Le allusioni allo scandalo che ha appannato lo sfavillio del mondo del cinema non sono state poche: «Per i candidati maschili in sala — ha detto anche —, stasera per la prima volta in tre mesi non sarà terrificante sentire il loro nome letto ad alta voce». Non lo è stato di certo per Sterling K. Brown, primo afroamericano a vincere il Globe come miglior attore in una serie tv
(This Is Us) che ha ringraziato gli sceneggiatori per aver scritto un personaggio «pensato apposta per un nero».
Le donne, come mai prima, sono state le vere protagoniste. Perfino quando non sono salite sul palco. Lo sono state Reese Witherspoon («A Hollywood non siamo mai stati così uniti. Siamo qui anche per chi non viene ascoltato»), Emma Stone, Meryl Streep («Le persone ora sono consapevoli di uno squilibrio di potere che ha portato ad abusi ovunque nel mondo del lavoro») e Shonda Rhimes: insieme hanno lanciato l’iniziativa «Time’s Up».
Lo è stata Natalie Portman, che annunciando le nomination per la miglior regia, ha ribadito il fatto che fossero nomi «di soli uomini». L’espressione contrariata di Guillermo del Toro — che poi ha vinto con La forma dell’acqua — fa capire quanto siano state potenti quelle poche parole.

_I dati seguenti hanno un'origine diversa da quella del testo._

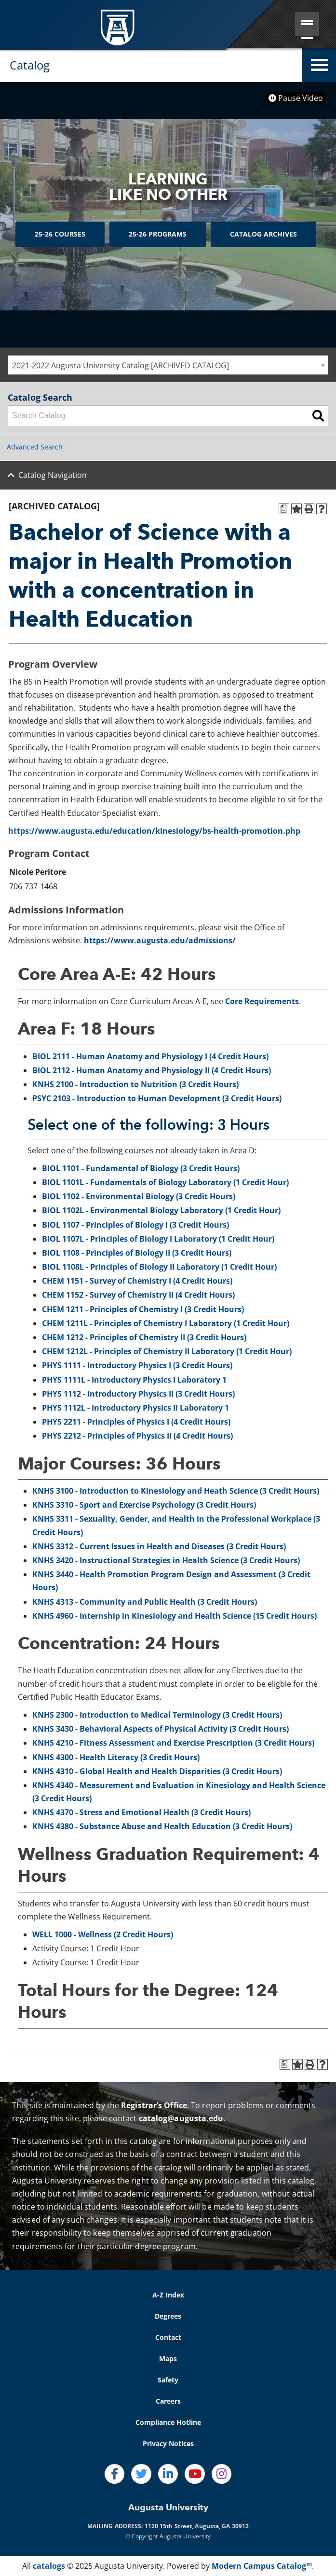 Image resolution: width=336 pixels, height=2576 pixels. Describe the element at coordinates (173, 1742) in the screenshot. I see `KNHS 4210 - Fitness Assessment and Exercise Prescription (3 Credit Hours)` at that location. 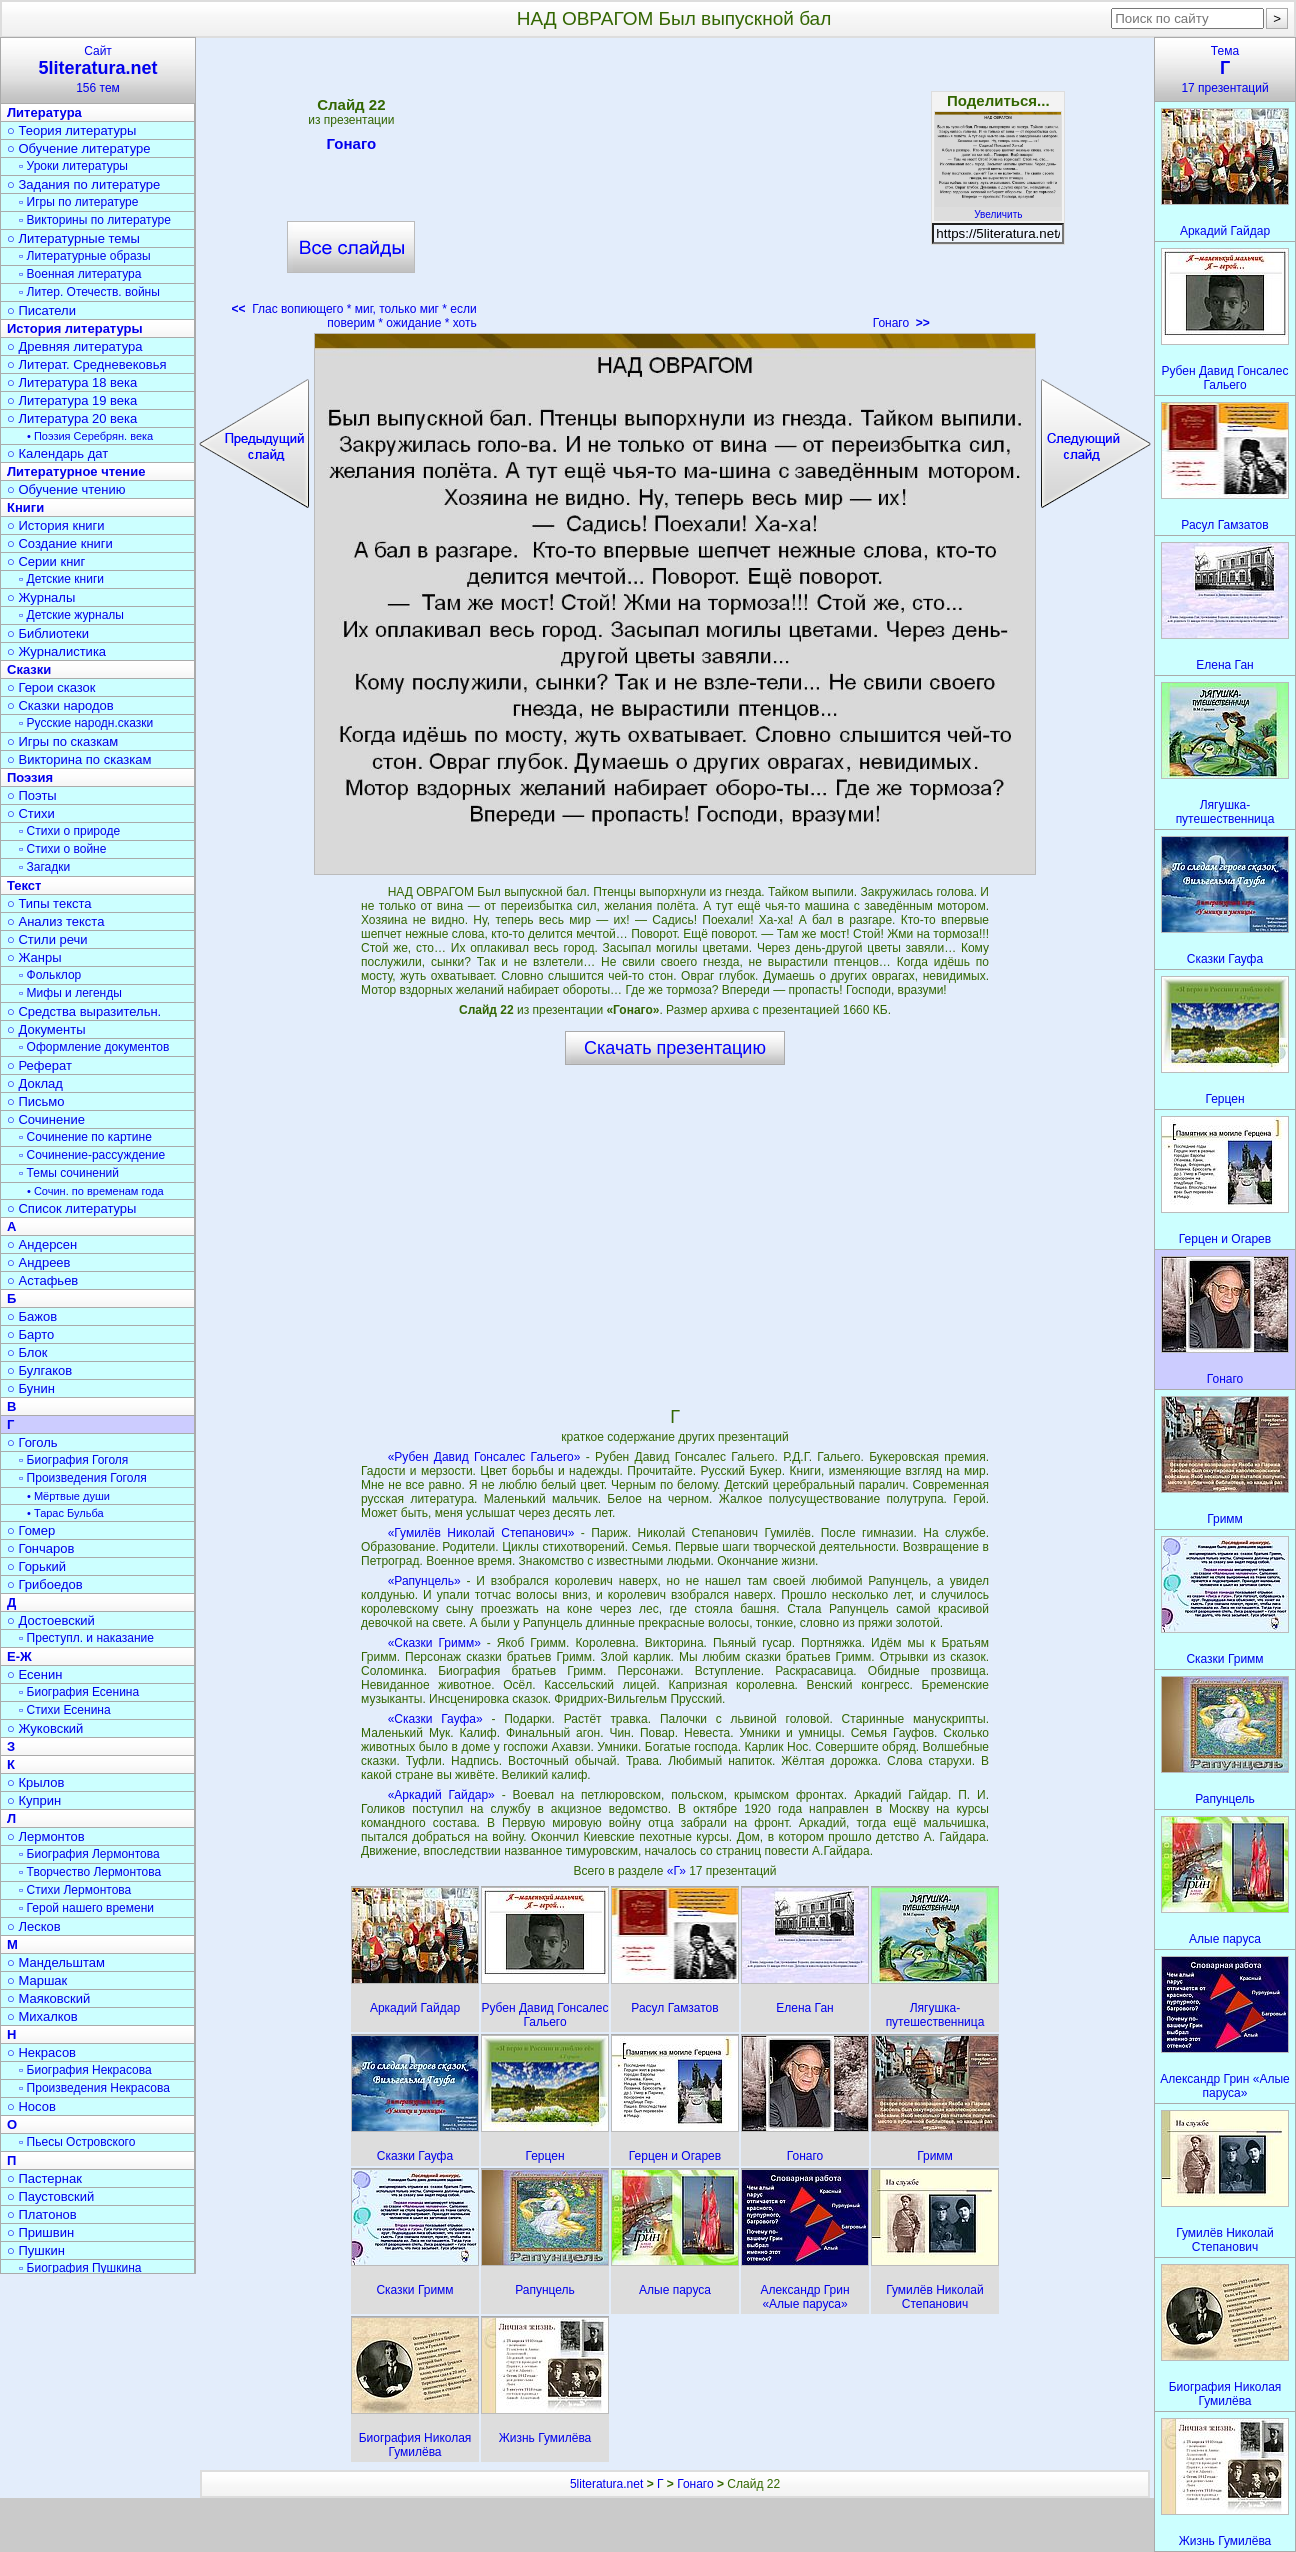  What do you see at coordinates (41, 597) in the screenshot?
I see `○ Журналы` at bounding box center [41, 597].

Lo sono state le protagoniste delle storie dei film che hanno vinto. Quella interpretata da Frances McDormand in Tre manifesti a Ebbing, Missouri: cinque riconoscimenti tra cui miglior film e miglior attrice protagonista. E quella con il volto di Saoirse Ronan, a cui è andato il Globe come miglior attrice di commedia per Lady Bird, che ha vinto anche come miglior commedia, diretto da un’altra donna, Greta Gerwig.
Serata per nulla italiana: niente statuette né per Guadagnino e il suo Chiamami
con il tuo nome, ma nemmeno per Helen Mirren e Jude Law, attori per Virzì e Sorrentino.
Tra gli altri premiati James Franco, miglior attore in una commedia con il suo The Disaster Artist. Ha indossato la spilla contro le molestie, «per alzare la voce in difesa delle donne». Facendo intravedere anche lui, nella notte più nera di Hollywood, l’alba di un nuovo giorno all’orizzonte.